Le R&N : Avec une idée de programme en tête tout de même ?
A.S. : Si je suis élu, trois principes guideront mon action départementale :
La défense de la famille fondée sur un homme et une femme : première cellule de transmission des valeurs, de l’identité, de l’altérité, et de protection des plus fragiles. C’est l’avenir de la France qui est en jeu. Rappelons-nous que la patrie est notre grande famille des familles.
Le soutien aux plus fragiles : retraités (en améliorant le versement de l’APA (allocation personnalisée d’autonomie) et des handicapés (par un soutien renforcé aux maisons départementales des personnes handicapées).
La défense et le développement du territoire du Châtillonnais, de ses PME (par la commande publique) et de son patrimoine (par la promotion du tourisme par exemple).
Ce ne sont que des exemples parmi d’autres des mesures que nous prendrions.
Le R&N : Vous avez signé dans nos colonnes, il y a environ un an, une série d’articles consacrés au lien conjugal. Apparemment, vos engagements en la matière n’ont pas bougé d’un iota...
A.S. : En effet, si l’on veut déconstruire, tout commence par la famille. Plus encore que le mariage, ce sont toutes les permanences anthropologiques qui sont visées. Le gender intégré dans les programmes scolaires par un ministre UMP insinue le brouillage du repère le plus fondamental chez l’enfant : être un garçon ou une fille. Plusieurs candidats FN de Côte-d’Or, dont moi, avons signé la Charte de la Manif pour Tous pour les départementales.
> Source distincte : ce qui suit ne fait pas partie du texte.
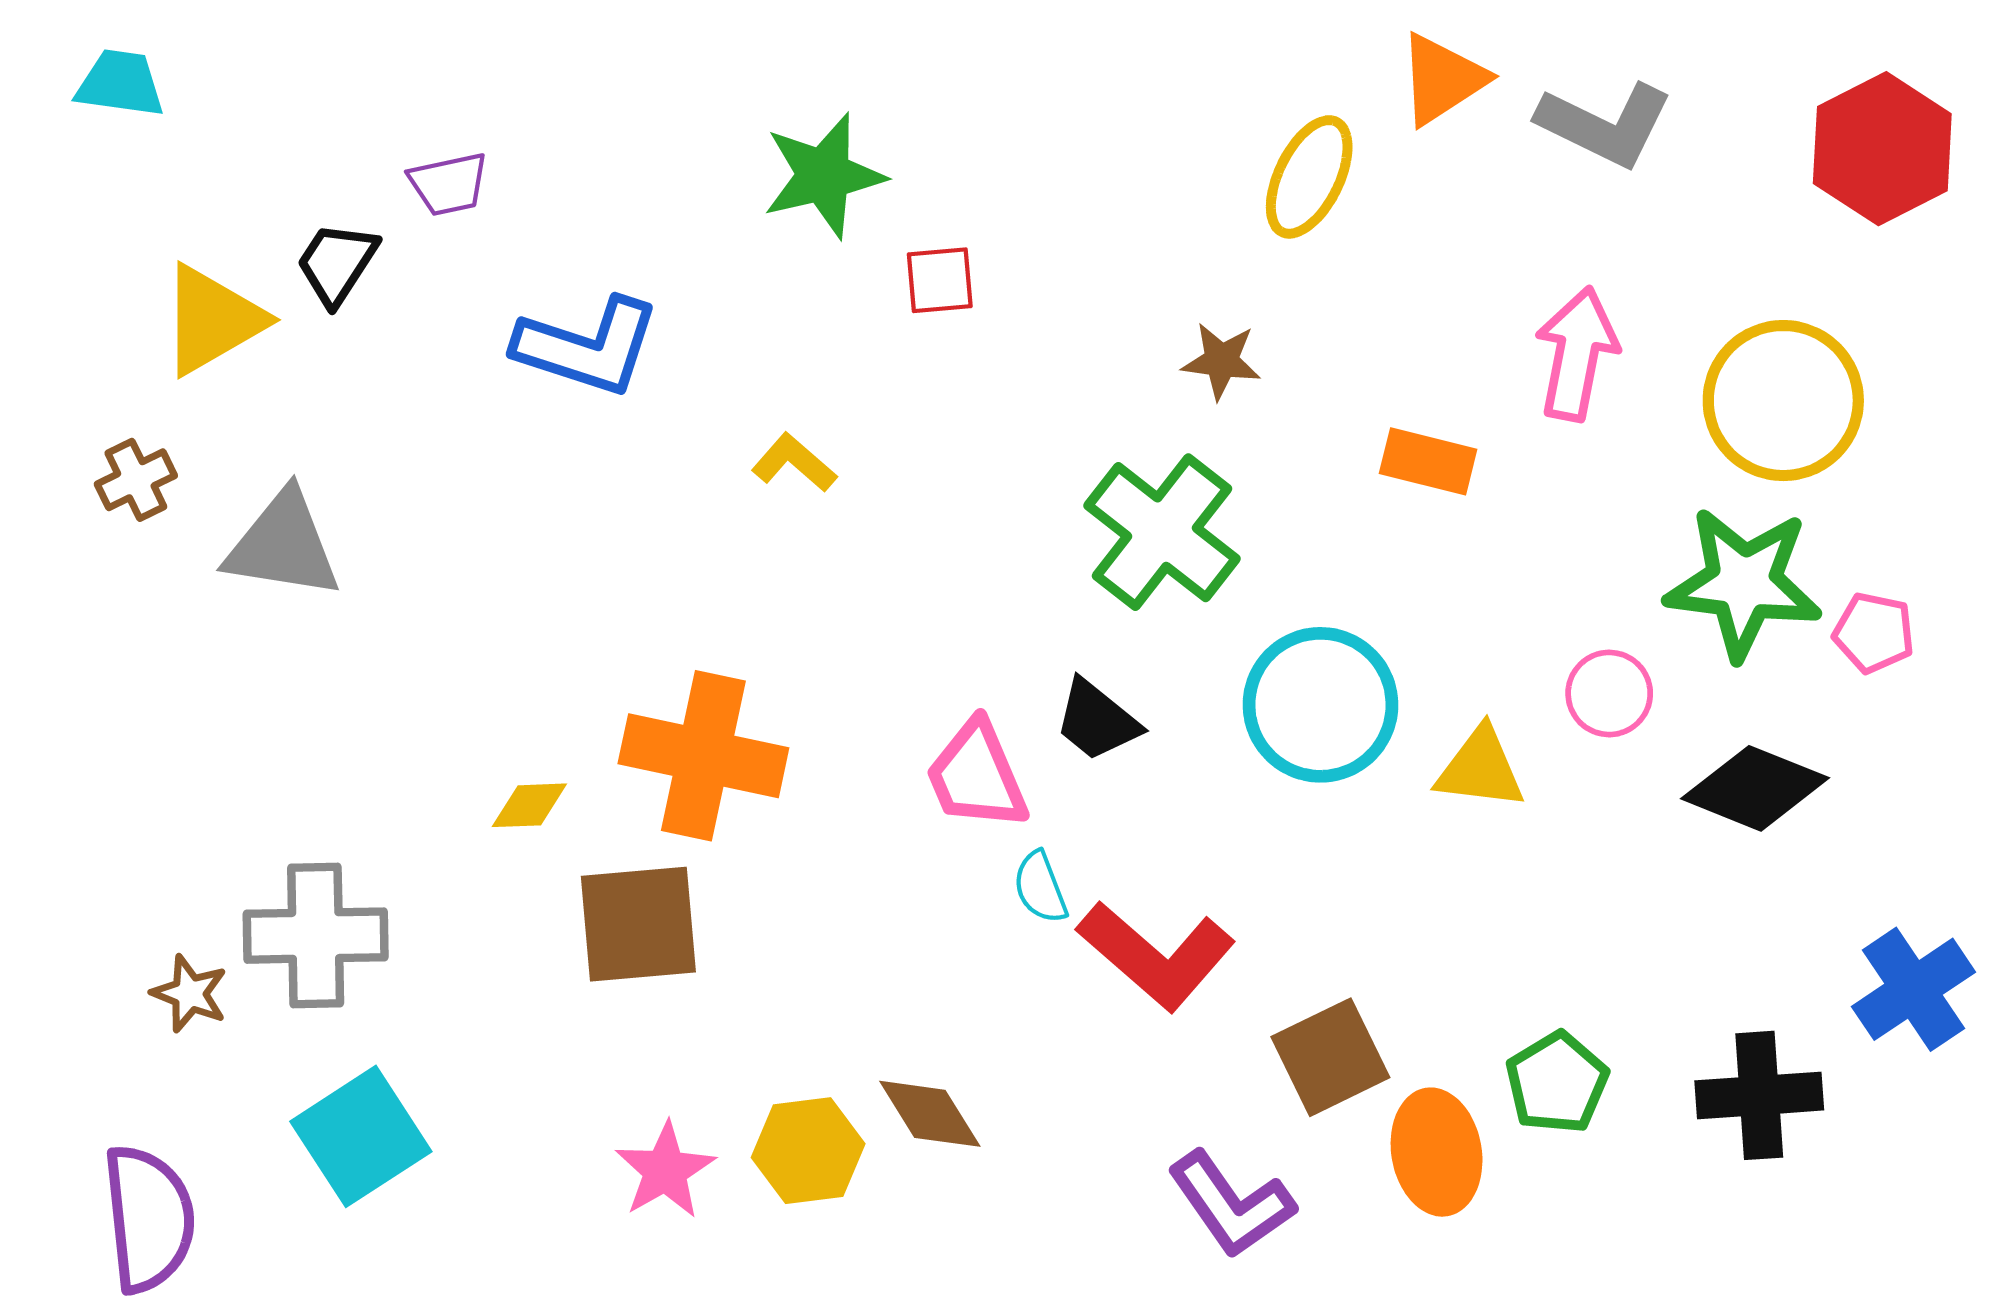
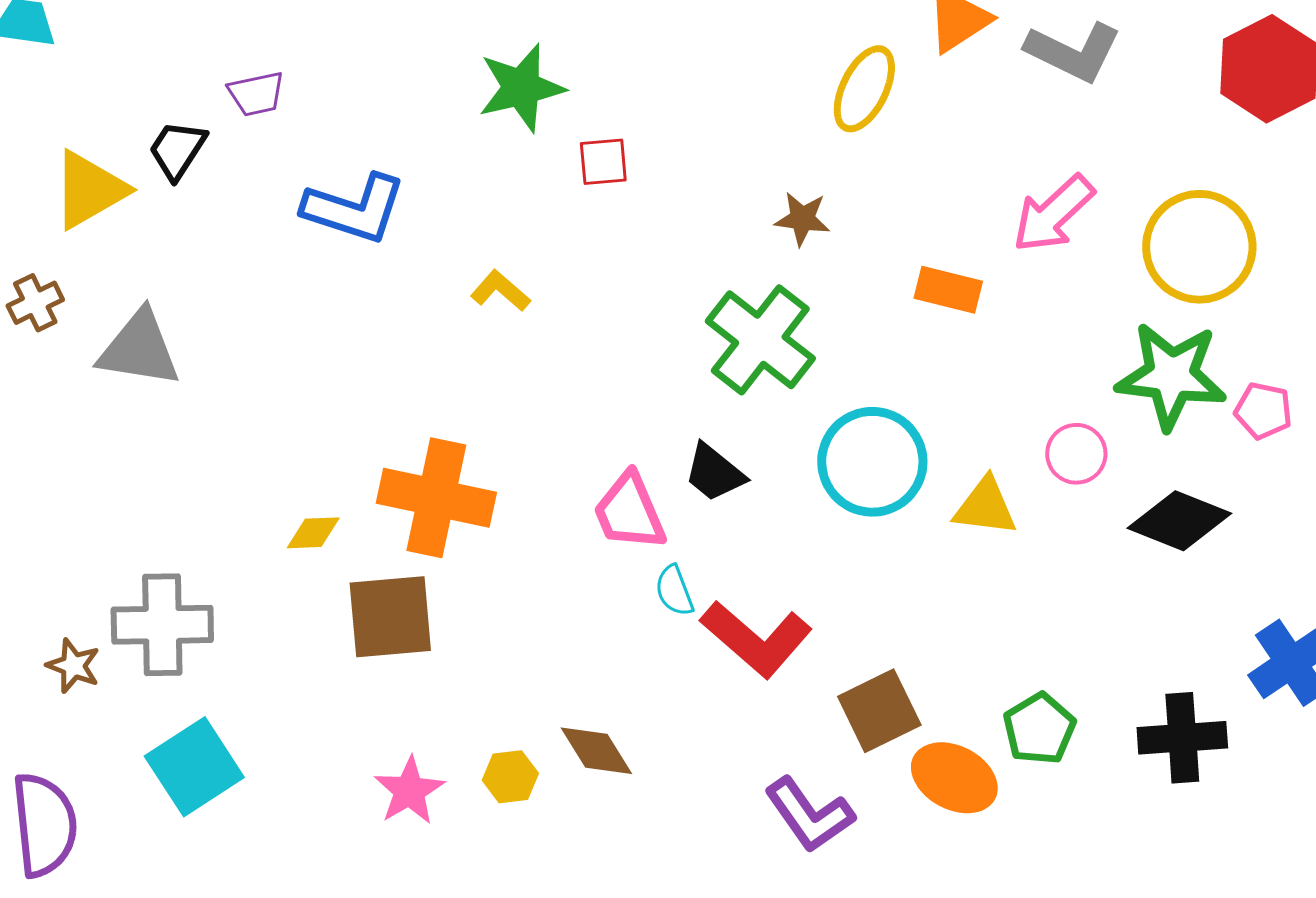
pink arrow: (1577, 354) -> (1053, 214), turned -144
yellow hexagon: (808, 1151) -> (510, 777), size x0.7
orange ellipse: (1437, 1152) -> (954, 778), turned -52

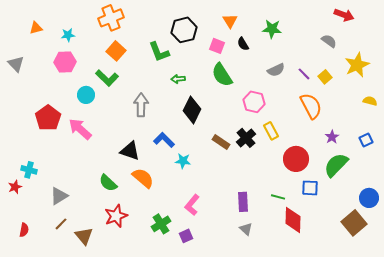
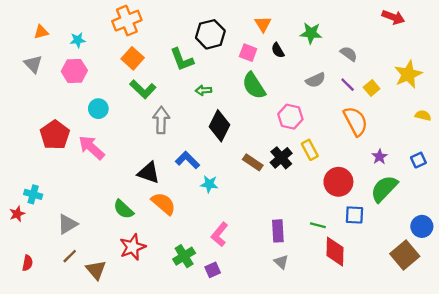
gray semicircle: (329, 41) -> (349, 54), moved
gray triangle: (16, 64) -> (33, 64), moved
green L-shape: (107, 78) -> (143, 89), moved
Le R&N : Justement, quelles seront les implications concrètes de cette charte ? Comment les futurs conseillers départementaux devront-ils en rendre compte ?
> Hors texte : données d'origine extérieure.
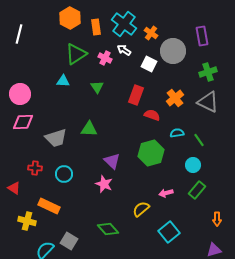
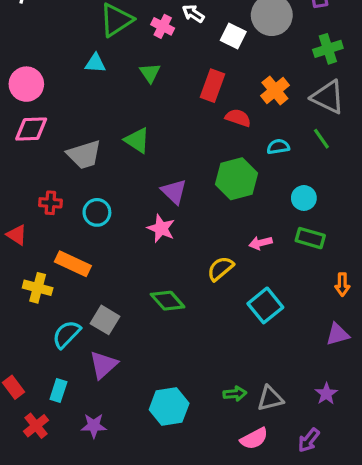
green triangle: (89, 129) -> (137, 140), turned 30
green line: (199, 140) -> (321, 139), moved
green rectangle: (197, 190) -> (310, 238), turned 66

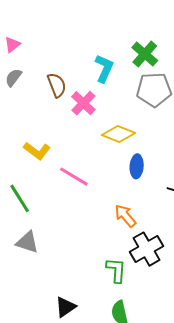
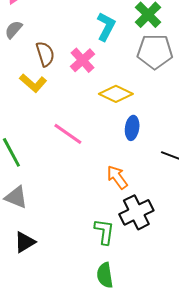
brown semicircle: (57, 85) -> (45, 54), moved
yellow L-shape: (37, 151) -> (33, 83), moved
black triangle: (65, 307) -> (25, 242), moved

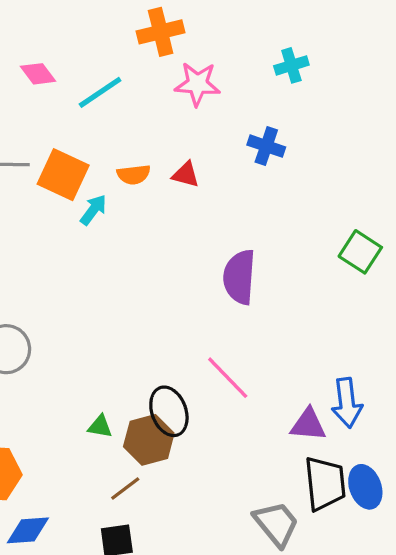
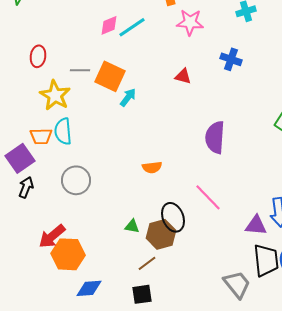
pink diamond: (38, 74) -> (109, 25), moved, turned -75
orange semicircle: (134, 175) -> (152, 167), moved

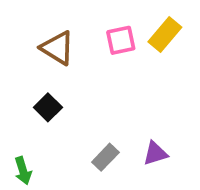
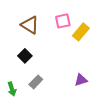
yellow rectangle: (165, 35) -> (81, 32), moved
gray rectangle: (105, 157) -> (36, 82), moved

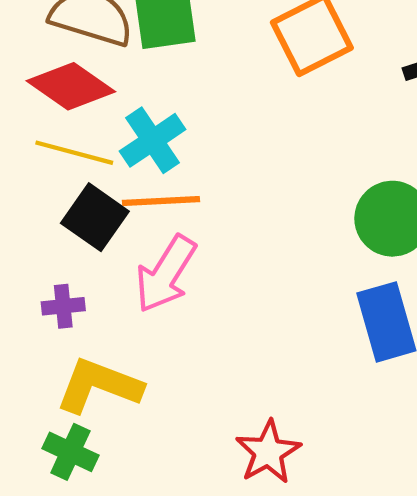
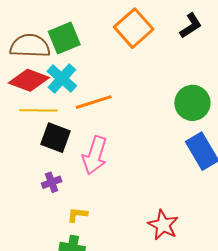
cyan cross: (153, 140) -> (62, 79), moved
orange line: (161, 201) -> (94, 102), moved
yellow L-shape: (99, 386) -> (77, 215), size x0.5

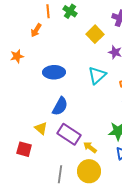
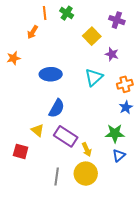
yellow arrow: (90, 147) -> (87, 149), turned -152

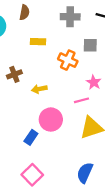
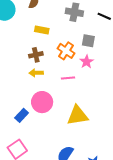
brown cross: (14, 74) -> (36, 55), moved
pink star: (94, 82) -> (87, 62), moved
pink line: (82, 100) -> (68, 78), moved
A.S. : La Charte de LMPT pour les départementales rappelle l’intérêt supérieur de l’enfant d’être élevé par un homme et une femme et la liberté d’éducation des parents. Concrètement, par la signature de cette Charte, les candidats s’engagent à lutter contre toute intervention dans les collèges publics d’associations LGBT habilitées par le département pour promouvoir le gender, à s’assurer que le personnel éducatif soit à l’écoute des parents, et à veiller à ce que les agréments délivrés par le département pour l’adoption prennent en compte le bien fondamental de l’enfant avant tout. En bref, cette charte vise à protéger l’intérêt supérieur de l’enfant contre les caprices d’une quasi-secte de militants sexuels. Cela devrait constituer un mandat impératif !
Le R&N : Vous êtes l’un des deux candidats, en tandem avec Martine Rossi, sur le canton de Châtillon-sur-Seine. Parlez-nous de ce canton : sa morphologie, sa sociologie, ses atouts et faiblesses, les chantiers prioritaires...
A.S. : Il s’agit d’un canton très rural, et faiblement peuplé aux alentours de 21 478 habitants, et 16 651 électeurs. Il nous revient à nous candidats de coller nos affiches la totalité des 107 communes du canton. Tâche fatiguante, mais qui est aussi l’occasion pour nous d’aller à la rencontre des électeurs, dans des patelins parfois très reculés.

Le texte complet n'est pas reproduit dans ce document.